EXERCISE BRIEF: Pull every line with the word "radio" out of the entries below.

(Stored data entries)
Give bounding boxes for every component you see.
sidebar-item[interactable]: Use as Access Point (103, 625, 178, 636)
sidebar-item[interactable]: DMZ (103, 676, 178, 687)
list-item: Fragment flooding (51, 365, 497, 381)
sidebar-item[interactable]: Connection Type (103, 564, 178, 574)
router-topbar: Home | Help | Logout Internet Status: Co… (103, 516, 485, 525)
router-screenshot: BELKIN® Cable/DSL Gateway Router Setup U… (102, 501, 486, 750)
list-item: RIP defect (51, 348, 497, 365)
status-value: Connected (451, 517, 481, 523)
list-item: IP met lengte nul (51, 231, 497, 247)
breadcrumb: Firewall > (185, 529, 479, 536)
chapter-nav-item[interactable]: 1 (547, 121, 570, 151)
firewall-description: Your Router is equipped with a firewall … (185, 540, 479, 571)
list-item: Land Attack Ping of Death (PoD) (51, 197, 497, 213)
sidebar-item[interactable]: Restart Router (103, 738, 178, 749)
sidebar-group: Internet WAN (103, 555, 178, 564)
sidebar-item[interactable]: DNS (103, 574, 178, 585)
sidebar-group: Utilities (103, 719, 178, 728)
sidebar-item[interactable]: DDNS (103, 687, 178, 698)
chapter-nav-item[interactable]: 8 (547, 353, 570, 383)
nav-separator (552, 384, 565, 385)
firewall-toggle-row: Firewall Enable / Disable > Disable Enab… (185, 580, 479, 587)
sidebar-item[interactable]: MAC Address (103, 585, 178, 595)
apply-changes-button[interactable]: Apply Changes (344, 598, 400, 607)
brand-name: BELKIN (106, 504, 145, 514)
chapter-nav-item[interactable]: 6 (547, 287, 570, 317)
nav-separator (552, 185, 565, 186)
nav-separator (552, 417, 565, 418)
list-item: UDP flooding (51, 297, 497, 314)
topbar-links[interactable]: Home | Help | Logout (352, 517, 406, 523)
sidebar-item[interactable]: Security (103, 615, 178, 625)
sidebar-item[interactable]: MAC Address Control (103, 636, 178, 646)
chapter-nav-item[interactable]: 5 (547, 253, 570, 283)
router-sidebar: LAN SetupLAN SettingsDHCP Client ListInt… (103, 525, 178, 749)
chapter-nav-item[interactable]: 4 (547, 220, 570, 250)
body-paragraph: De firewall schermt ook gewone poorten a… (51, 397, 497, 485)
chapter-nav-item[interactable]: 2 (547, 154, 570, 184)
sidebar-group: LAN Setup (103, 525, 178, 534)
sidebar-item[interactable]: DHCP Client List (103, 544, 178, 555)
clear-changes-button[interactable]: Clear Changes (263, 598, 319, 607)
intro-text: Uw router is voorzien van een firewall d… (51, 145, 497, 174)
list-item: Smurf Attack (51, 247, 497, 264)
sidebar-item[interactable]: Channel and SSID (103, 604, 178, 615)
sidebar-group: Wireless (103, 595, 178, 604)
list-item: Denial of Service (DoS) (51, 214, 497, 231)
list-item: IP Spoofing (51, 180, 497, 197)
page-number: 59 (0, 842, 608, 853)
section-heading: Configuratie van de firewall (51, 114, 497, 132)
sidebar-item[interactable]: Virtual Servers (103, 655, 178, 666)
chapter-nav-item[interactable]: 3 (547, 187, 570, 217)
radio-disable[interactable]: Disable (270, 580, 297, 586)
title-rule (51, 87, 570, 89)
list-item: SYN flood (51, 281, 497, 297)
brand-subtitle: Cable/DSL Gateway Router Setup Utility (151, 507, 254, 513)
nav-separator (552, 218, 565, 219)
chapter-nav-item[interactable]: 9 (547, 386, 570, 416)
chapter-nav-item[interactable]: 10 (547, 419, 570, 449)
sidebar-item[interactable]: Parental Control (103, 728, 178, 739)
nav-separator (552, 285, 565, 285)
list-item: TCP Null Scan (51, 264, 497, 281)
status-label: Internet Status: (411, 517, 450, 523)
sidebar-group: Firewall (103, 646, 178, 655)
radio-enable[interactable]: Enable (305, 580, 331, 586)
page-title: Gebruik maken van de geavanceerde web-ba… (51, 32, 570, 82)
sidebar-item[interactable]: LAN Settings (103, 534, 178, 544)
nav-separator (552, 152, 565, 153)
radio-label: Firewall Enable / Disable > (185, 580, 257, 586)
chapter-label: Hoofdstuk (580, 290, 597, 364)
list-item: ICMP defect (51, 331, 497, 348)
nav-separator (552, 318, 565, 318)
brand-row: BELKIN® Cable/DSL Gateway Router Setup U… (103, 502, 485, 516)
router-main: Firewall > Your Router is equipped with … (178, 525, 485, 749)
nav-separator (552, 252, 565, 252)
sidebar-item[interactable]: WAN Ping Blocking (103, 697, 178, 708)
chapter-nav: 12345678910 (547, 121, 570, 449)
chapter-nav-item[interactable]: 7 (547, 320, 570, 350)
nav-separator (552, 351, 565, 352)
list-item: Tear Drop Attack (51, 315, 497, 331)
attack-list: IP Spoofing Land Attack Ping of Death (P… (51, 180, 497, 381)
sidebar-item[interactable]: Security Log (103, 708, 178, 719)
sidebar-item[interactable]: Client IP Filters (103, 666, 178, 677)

TASK OUTPUT:
radio-disable[interactable]: Disable (270, 580, 297, 586)
radio-enable[interactable]: Enable (305, 580, 331, 586)
radio-label: Firewall Enable / Disable > (185, 580, 257, 586)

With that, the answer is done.